# Parameter Test

Calls AlphaPept for a parameter range and checks performance.

In [1]:
from time import time
%load_ext autoreload
%autoreload 2

## Logger

In [2]:
import sys
import logging
# Create logger
logger = logging.getLogger()
logger.setLevel(logging.INFO)

# Create STDERR handler
handler = logging.StreamHandler(sys.stderr)
# ch.setLevel(logging.DEBUG)

# Create formatter and add it to the handler
formatter = logging.Formatter('%(asctime)s %(levelname)-s - %(message)s', "%Y-%m-%d %H:%M:%S")
handler.setFormatter(formatter)

# Set STDERR handler as the only handler 
logger.handlers = [handler]

## Parameter Test

In [3]:
import os

test_dir = './integration_test/'

files = os.listdir('./integration_test/')

raw_files = None
fasta_file = None

for file in files:
    base, ext = os.path.splitext(file)
    
    if ext == '.fasta':
        fasta_file = os.path.abspath(os.path.join(test_dir, file))
        print('Found fasta file: {}'.format(fasta_file))
    elif ext == '.raw':
        if not raw_files:
            raw_files = []
            raw_files.append(os.path.abspath(os.path.join(test_dir, file)))
        else:
            raw_files.append(os.path.abspath(os.path.join(test_dir, file)))
        print('Found thermo file: {}'.format(file))
    elif ext == '.d':
        if not raw_files:
            raw_files = []
            raw_files.append(os.path.abspath(os.path.join(test_dir, file)))
        else:
            raw_files.append(os.path.abspath(os.path.join(test_dir, file)))
        print('Found bruker file: {}'.format(file))
    else:
        print('File not recognized: {}'.format(file))
        
        
#Todo: Later combine files that might belong together (i.e. in folder, or of same type)

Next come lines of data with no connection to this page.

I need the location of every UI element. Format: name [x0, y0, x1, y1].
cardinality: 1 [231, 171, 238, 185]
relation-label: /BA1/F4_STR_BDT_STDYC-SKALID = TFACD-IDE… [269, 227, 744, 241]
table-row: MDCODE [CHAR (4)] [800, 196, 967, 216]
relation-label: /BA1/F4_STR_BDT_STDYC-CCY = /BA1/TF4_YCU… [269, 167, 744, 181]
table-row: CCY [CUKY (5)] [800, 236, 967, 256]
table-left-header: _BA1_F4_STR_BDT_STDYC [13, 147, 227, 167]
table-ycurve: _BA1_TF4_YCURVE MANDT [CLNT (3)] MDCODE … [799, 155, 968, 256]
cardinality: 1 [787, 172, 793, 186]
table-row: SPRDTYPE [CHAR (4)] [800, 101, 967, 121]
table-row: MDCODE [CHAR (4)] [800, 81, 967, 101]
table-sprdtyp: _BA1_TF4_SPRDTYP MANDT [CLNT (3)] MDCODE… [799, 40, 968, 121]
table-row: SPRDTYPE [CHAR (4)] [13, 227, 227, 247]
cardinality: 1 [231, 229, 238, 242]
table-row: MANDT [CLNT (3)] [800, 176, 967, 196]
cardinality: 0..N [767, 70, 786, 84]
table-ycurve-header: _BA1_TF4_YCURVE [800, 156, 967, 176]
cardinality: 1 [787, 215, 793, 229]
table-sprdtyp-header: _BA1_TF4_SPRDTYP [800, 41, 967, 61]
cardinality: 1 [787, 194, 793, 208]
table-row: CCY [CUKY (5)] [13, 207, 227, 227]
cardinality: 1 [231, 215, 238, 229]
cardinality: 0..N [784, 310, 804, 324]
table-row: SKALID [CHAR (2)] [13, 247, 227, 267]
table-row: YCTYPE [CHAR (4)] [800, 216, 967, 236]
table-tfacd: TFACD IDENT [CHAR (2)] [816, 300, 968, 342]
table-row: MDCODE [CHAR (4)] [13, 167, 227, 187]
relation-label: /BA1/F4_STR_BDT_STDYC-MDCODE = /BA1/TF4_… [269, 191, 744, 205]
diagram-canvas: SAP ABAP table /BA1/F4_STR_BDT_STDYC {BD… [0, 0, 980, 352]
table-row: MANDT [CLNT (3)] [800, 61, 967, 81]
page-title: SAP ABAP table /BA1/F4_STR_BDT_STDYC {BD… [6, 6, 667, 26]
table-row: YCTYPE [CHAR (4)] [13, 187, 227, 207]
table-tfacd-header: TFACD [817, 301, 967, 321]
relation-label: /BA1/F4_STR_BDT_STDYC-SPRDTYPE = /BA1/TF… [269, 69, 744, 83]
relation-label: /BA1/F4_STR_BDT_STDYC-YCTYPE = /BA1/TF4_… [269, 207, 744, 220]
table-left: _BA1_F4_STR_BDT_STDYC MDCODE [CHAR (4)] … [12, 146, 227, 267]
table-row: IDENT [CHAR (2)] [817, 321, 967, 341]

File not recognized: 20190402_QX1_SeVW_MA_HeLa_500ng_LC11.npz
Found thermo file: 20190402_QX1_SeVW_MA_HeLa_500ng_LC11.raw
File not recognized: 20190402_QX1_SeVW_MA_HeLa_500ng_LC11_ap.csv
File not recognized: 20190402_QX1_SeVW_MA_HeLa_500ng_LC11_ap.yaml
Found bruker file: 20191209_TIMS05_QC_ADB_AfterSRIGUpgrade_200ng_03_A1_1_1428.d
File not recognized: 20191209_TIMS05_QC_ADB_AfterSRIGUpgrade_200ng_03_A1_1_1428.npz
File not recognized: 20191209_TIMS05_QC_ADB_AfterSRIGUpgrade_200ng_03_A1_1_1428_ap.csv
File not recognized: 20191209_TIMS05_QC_ADB_AfterSRIGUpgrade_200ng_03_A1_1_1428_ap.yaml
Found fasta file: F:\projects\alphapept\integration_test\uniprot_Human_reviewed_March_2019_manual.fasta
File not recognized: uniprot_Human_reviewed_March_2019_manual.npz


In [5]:
from alphapept.settings import load_settings

settings_template = load_settings('settings_template.yaml')


In [6]:
param_group = 'search'
param_key = 'm_tol'

minval = settings_template[param_group][param_key]['min']
maxval = settings_template[param_group][param_key]['max']

In [7]:
from alphapept.settings import load_settings

default_settings = load_settings('default_settings.yaml')

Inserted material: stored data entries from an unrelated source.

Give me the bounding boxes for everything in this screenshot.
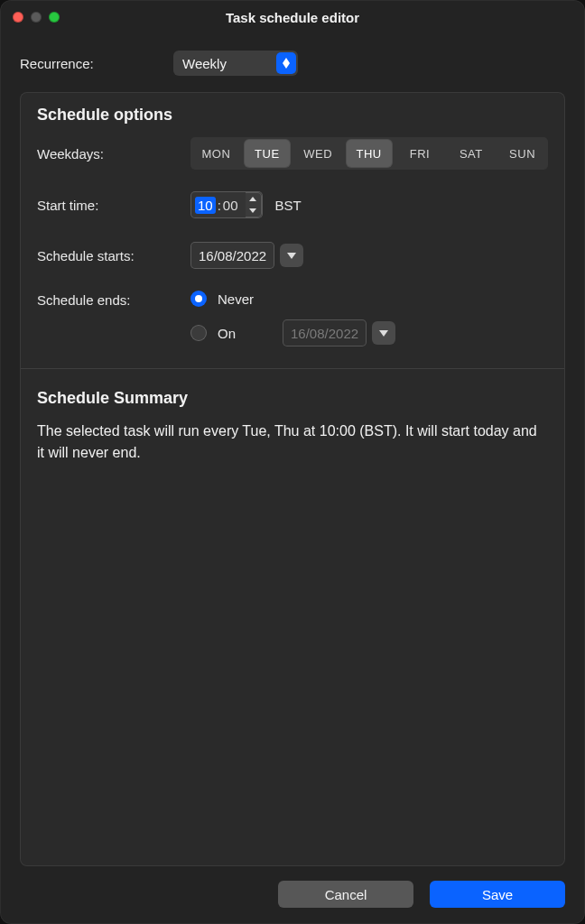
- start-time-hours[interactable]: 10: [195, 197, 216, 214]
- timezone-label: BST: [275, 198, 302, 213]
- date-picker-button[interactable]: [280, 244, 303, 267]
- ends-on-date-picker-button[interactable]: [372, 321, 395, 345]
- schedule-starts-label: Schedule starts:: [37, 248, 190, 263]
- recurrence-select[interactable]: Weekly: [173, 51, 298, 76]
- minimize-window-button[interactable]: [31, 12, 42, 23]
- weekdays-row: Weekdays: MON TUE WED THU FRI SAT SUN: [37, 137, 548, 170]
- cancel-button[interactable]: Cancel: [278, 881, 413, 908]
- schedule-options-title: Schedule options: [37, 106, 548, 125]
- schedule-starts-field[interactable]: 16/08/2022: [190, 242, 303, 269]
- recurrence-label: Recurrence:: [20, 56, 173, 71]
- ends-on-date-field: 16/08/2022: [283, 319, 395, 346]
- time-stepper[interactable]: [246, 192, 262, 217]
- weekday-sat[interactable]: SAT: [445, 137, 497, 170]
- task-schedule-editor-window: Task schedule editor Recurrence: Weekly …: [0, 0, 585, 924]
- schedule-ends-row: Schedule ends: Never On 16/08/2022: [37, 291, 548, 346]
- ends-on-radio[interactable]: [190, 325, 207, 341]
- window-title: Task schedule editor: [226, 10, 359, 25]
- chevron-down-icon: [379, 330, 388, 337]
- divider: [21, 368, 564, 369]
- schedule-starts-value[interactable]: 16/08/2022: [190, 242, 274, 269]
- save-button[interactable]: Save: [430, 881, 565, 908]
- stepper-up-icon[interactable]: [246, 193, 261, 205]
- chevron-down-icon: [287, 253, 296, 259]
- weekdays-segmented: MON TUE WED THU FRI SAT SUN: [190, 137, 548, 170]
- weekday-tue[interactable]: TUE: [245, 140, 290, 167]
- dialog-footer: Cancel Save: [0, 866, 585, 924]
- select-arrows-icon: [276, 52, 296, 74]
- recurrence-value: Weekly: [182, 56, 227, 71]
- schedule-panel: Schedule options Weekdays: MON TUE WED T…: [20, 92, 565, 866]
- schedule-ends-group: Never On 16/08/2022: [190, 291, 395, 346]
- weekday-sun[interactable]: SUN: [497, 137, 548, 170]
- ends-on-value: 16/08/2022: [283, 319, 367, 346]
- ends-never-label: Never: [218, 291, 272, 307]
- close-window-button[interactable]: [13, 12, 23, 23]
- schedule-ends-label: Schedule ends:: [37, 291, 190, 308]
- weekday-thu[interactable]: THU: [347, 140, 392, 167]
- start-time-minutes[interactable]: 00: [223, 198, 242, 213]
- ends-on-row: On 16/08/2022: [190, 319, 395, 346]
- recurrence-row: Recurrence: Weekly: [0, 34, 585, 85]
- weekday-mon[interactable]: MON: [190, 137, 242, 170]
- time-separator: :: [216, 198, 223, 213]
- start-time-row: Start time: 10 : 00 BST: [37, 189, 548, 220]
- ends-never-row: Never: [190, 291, 395, 307]
- ends-never-radio[interactable]: [190, 291, 207, 307]
- stepper-down-icon[interactable]: [246, 205, 261, 217]
- weekday-fri[interactable]: FRI: [395, 137, 446, 170]
- schedule-summary-title: Schedule Summary: [37, 389, 548, 408]
- schedule-starts-row: Schedule starts: 16/08/2022: [37, 240, 548, 271]
- weekday-wed[interactable]: WED: [292, 137, 344, 170]
- weekdays-label: Weekdays:: [37, 146, 190, 162]
- ends-on-label: On: [218, 326, 272, 341]
- zoom-window-button[interactable]: [49, 12, 60, 23]
- schedule-options: Weekdays: MON TUE WED THU FRI SAT SUN St…: [37, 137, 548, 366]
- titlebar: Task schedule editor: [0, 0, 585, 34]
- start-time-label: Start time:: [37, 198, 190, 213]
- start-time-field[interactable]: 10 : 00: [190, 191, 263, 218]
- schedule-summary-text: The selected task will run every Tue, Th…: [37, 420, 543, 464]
- window-controls: [13, 12, 60, 23]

# Deactivate maxlfq and match between runs in the default case as they are not implemented
# Also deactivete library creation
# Otherwise: Activate all functions and deactivate to test

default_settings['quantification']['max_lfq'] = False
default_settings['misc']['match_between_runs'] = False
default_settings['general']['create_library'] = False
default_settings['general']['find_features'] = False
default_settings['raw']['convert_raw'] = False

#Fill with paths from above 
default_settings['fasta']['fasta_path'] = 'F:/projects/alphapept/integration_test/uniprot_Human_reviewed_March_2019_manual.fasta'
default_settings['fasta']['contaminants_path'] = 'F:/projects/alphapept/contaminants.fasta'
default_settings['fasta']['library_path'] =  'F:/projects/alphapept/integration_test/uniprot_Human_reviewed_March_2019_manual.npz'


In [11]:
import copy 
from tqdm.notebook import tqdm as tqdm
import numpy as np

n_checks = 30

test_cases = []

for point in np.linspace(10, maxval, n_checks): #todo: Change minval to get 0 psms
    for file in raw_files:        
        test_case = copy.deepcopy(default_settings)

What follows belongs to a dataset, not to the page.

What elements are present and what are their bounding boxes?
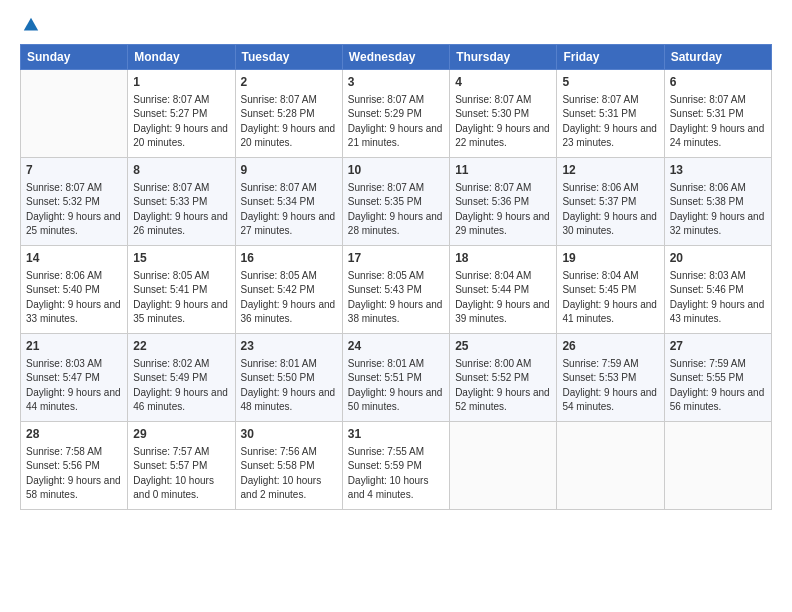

        test_case['raw']['raw_path'] = file
        base, ext = os.path.splitext(file)
        test_case['raw']['raw_path_npz'] = base + '.npz'
        test_case[param_group][param_key] = point

        test_cases.append(test_case)

In [12]:
from time import time
import numpy as np
from alphapept.runner import alpha_runner

def run_test(settings):
    """
    Run a test with certain settings
    """

    
    def dummy(input):
        pass
    
    with tqdm(total=100, desc='Current Progress', unit='%') as current_pbar:
        with tqdm(total=100, desc='Overall Progress', unit='%') as overall_pbar:

            def current_progress(current):
                to_update = np.round(current*100-current_pbar.n, 2)
                current_pbar.update(to_update)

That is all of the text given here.